A leading Finnish plywood producer told TTJ that, overall, 2005 had been “a very good year” despite economic uncertainties in the key German market. Extended lead times have become a fact of life for buyers of Finnish spruce plywood, with a spokesperson for a leading manufacturer said: “Order files are firm and prices will probably remain firm into the first quarter of next year. It could be difficult to offer someone volumes next year if they are not already on allocation.” Demand has been particularly strong from the UK and Scandinavia, to the extent that they have been mopping up volumes becoming available as a result of lower consumption elsewhere.

Lead times on Finnish birch plywood are now also extending into next year in most instances, although shorter delivery times may be available for specifications that suit the individual producer. Prices have remained firm, it was confirmed this week.

Importers of Latvian plywood reported that, as a result of a lack of spare capacity, supply into the UK was likely to remain tight into 2006.

Lead times

Lead times vary between three and eight weeks depending on product and specification, according to a leading player in this market. “We expect to see some modest firming on all birch plywood prices next year,” he added.

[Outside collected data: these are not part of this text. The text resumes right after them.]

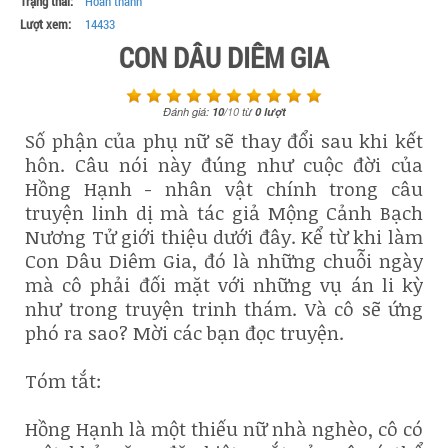
Trạng thái:
Hoàn thành
Lượt xem:
14433
CON DÂU DIÊM GIA
Đánh giá:
10
/
10
từ
0
lượt
Số phận của phụ nữ sẽ thay đổi sau khi kết
hôn. Câu nói này đúng như cuộc đời của
Hồng Hạnh - nhân vật chính trong câu
truyện linh dị mà tác giả Mộng Cảnh Bạch
Nương Tử giới thiệu dưới đây. Kể từ khi làm
Con Dâu Diêm Gia, đó là những chuỗi ngày
mà cô phải đối mặt với những vụ án li kỳ
như trong truyện trinh thám. Và cô sẽ ứng
phó ra sao? Mời các bạn đọc truyện.
Tóm tắt:
Hồng Hạnh là một thiếu nữ nhà nghèo, cô có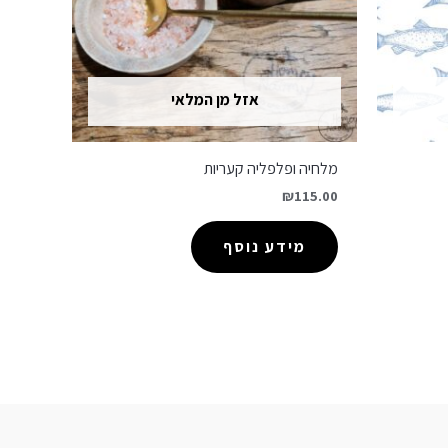
אזל מן המלאי
מלחיה ופלפליה קעריות
₪
115.00
מידע נוסף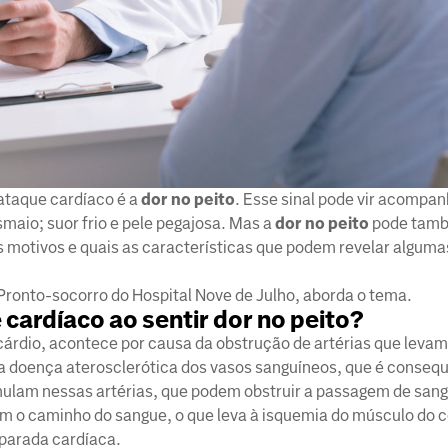
ataque cardíaco é a
dor no peito
. Esse sinal pode vir acompa
smaio; suor frio e pele pegajosa. Mas a
dor no peito
pode tamb
 motivos e quais as características que podem revelar algum
Pronto-socorro do Hospital Nove de Julho, aborda o tema.
cardíaco ao sentir dor no peito?
cárdio, acontece por causa da obstrução de artérias que leva
 a doença aterosclerótica dos vasos sanguíneos, que é conseq
ulam nessas artérias, que podem obstruir a passagem de sang
 o caminho do sangue, o que leva à isquemia do músculo do 
 parada cardíaca.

For the bulk of the UK plywood trade, 2005 will not be remembered with any great affection. One expert pointed to the significant lay-offs announced by several leading customers and to redundancies and closures within the timber trade itself. And he added: “If prices don’t improve, there will be more of that next year because costs are continuing to go up.”

This year has also brought little cheer to the OSB market, although UK demand is said to have improved slightly over recent weeks, to the extent that lead times have re-entered the equation in some cases. Supply and demand have become more balanced in the UK, partly because significant volumes of Continental board have been going instead to the US for use in post-hurricane rebuilding work.

A senior spokesperson for a leading OSB manufacturer complained that product was still being sold at a loss but that an opportunity to increase prices might arise even before the end of this year. “We have seen a gradual decline but I think we have now reached the bottom of the current cycle,” he said. Price increases were necessary, he added, to mitigate the effects of rising costs, particularly for glue and energy.